A retrospective chart review of all patients who underwent cataract surgery at Children's Hospital, Boston from 2000-2005 was conducted. Age of patient, etiology of cataract, and the date of surgery were recorded for each patient. Etiological classification of the cataracts was based on information from the medical records.
There were 159 patients <18 years at the time of surgery (80 females, 79 males); overall 96 patients had bilateral cataracts. Heritable cataracts accounted for 22% of patients with bilateral cataracts and none of the unilateral cataracts. Secondary causes for cataracts accounted for 25% of patients. Radiation treatment was the etiology of cataracts in 14% patients, trauma in 8%, uveitis in 2 and diabetes in 1%. Ocular dysmorphology (Leber’s congenital amaurosis, optic atrophy) and systemic anomalies (Down’s syndrome, CHARGE association, Lowe syndrome and developmental delay) accounted for 9% patients requiring cataract surgery. 74 patients (46%) had cataracts of unknown etiology.

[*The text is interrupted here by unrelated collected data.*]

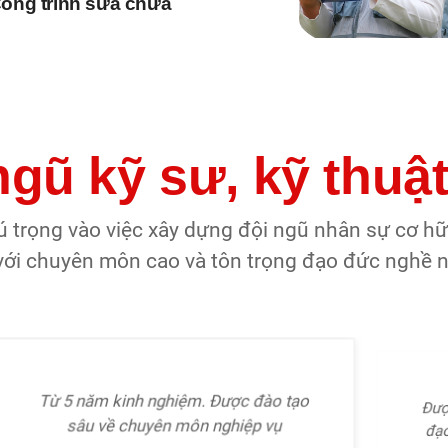
ông trình sửa chữa
ngũ kỹ sư, kỹ thuật
ú trọng vào việc xây dựng đội ngũ nhân sự cơ hữ
 với chuyên môn cao và tôn trọng đạo đức nghề 
Được xác minh lý lịch và có nền tảng
đạo đức, trách nhiệm, liêm chính và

Even amongst visually significant cataracts undergoing cataract extraction, the proportion of idiopathic cataracts is similar to other reported studies, at approximately 40%. Familial cataracts were much less prevalent than expected amongst patients with bilateral cataracts, accounting for less than one-quarter of the patients. This is likely because many hereditary cataracts may not be visually significant immediately and therefore do not require surgery. It is important to recognize that the majority of the visually significant bilateral cataracts were not attributed to either genetic or infectious etiologies and other causes should be explored. Secondary causes were responsible for a larger percentage of cataracts than previously published and parents should be made aware of the high risk of cataract development in patients with these underlying risk factors.